The following example demonstrates the default behavior:

program.append(
    template,
    samplex=samplex,
    samplex_arguments={
        "parameter_values": np.random.rand(10, 3),  # extrinsic (10,)
    },
    # shape defaults to (10,) - one randomized execution per config
)
# Output shape for "meas": (10, num_shots, creg_size)

Single randomization axis

To run multiple randomizations per configuration, extend the shape with additional axes. For example, 20 randomizations for each of 10 parameter configurations:

program.append(
    template,
    samplex=samplex,
    samplex_arguments={
        "parameter_values": np.random.rand(10, 3),  # extrinsic (10,)
    },
    shape=(20, 10),  # 20 randomizations × 10 configurations
)
# Output shape for "meas": (20, 10, num_shots, creg_size)

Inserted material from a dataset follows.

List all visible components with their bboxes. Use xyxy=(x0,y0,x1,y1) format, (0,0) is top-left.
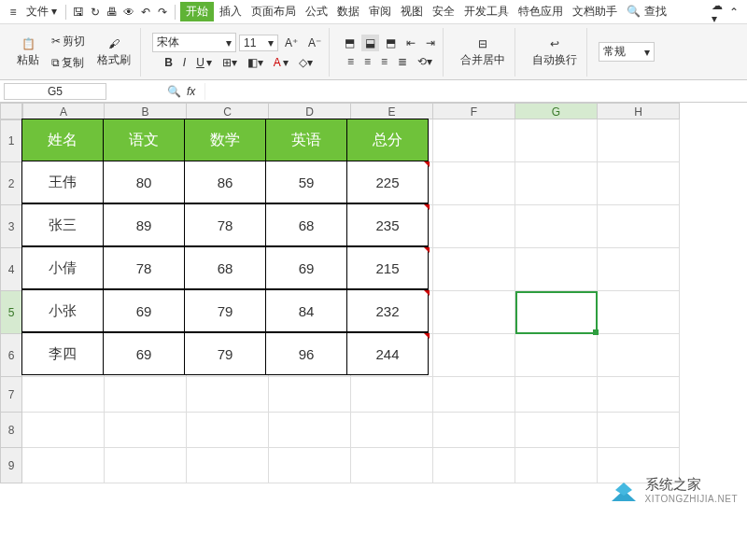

Multiple randomization axes

You can organize randomizations into a multi-dimensional grid. This is useful for structured analysis, for example, separating randomizations by type or grouping them for statistical processing:

program.append(
    template,
    samplex=samplex,
    samplex_arguments={
        "parameter_values": np.random.rand(10, 3),  # extrinsic (10,)
    },
    shape=(2, 14, 10),  # 2×14=28 randomizations per configuration, 10 configurations
)
# Output shape for "meas": (2, 14, 10, num_shots, creg_size)

Here, the input extrinsic shape (10,) broadcasts to the requested shape (2, 14, 10), with axes 0 and 1 filled by independent randomizations.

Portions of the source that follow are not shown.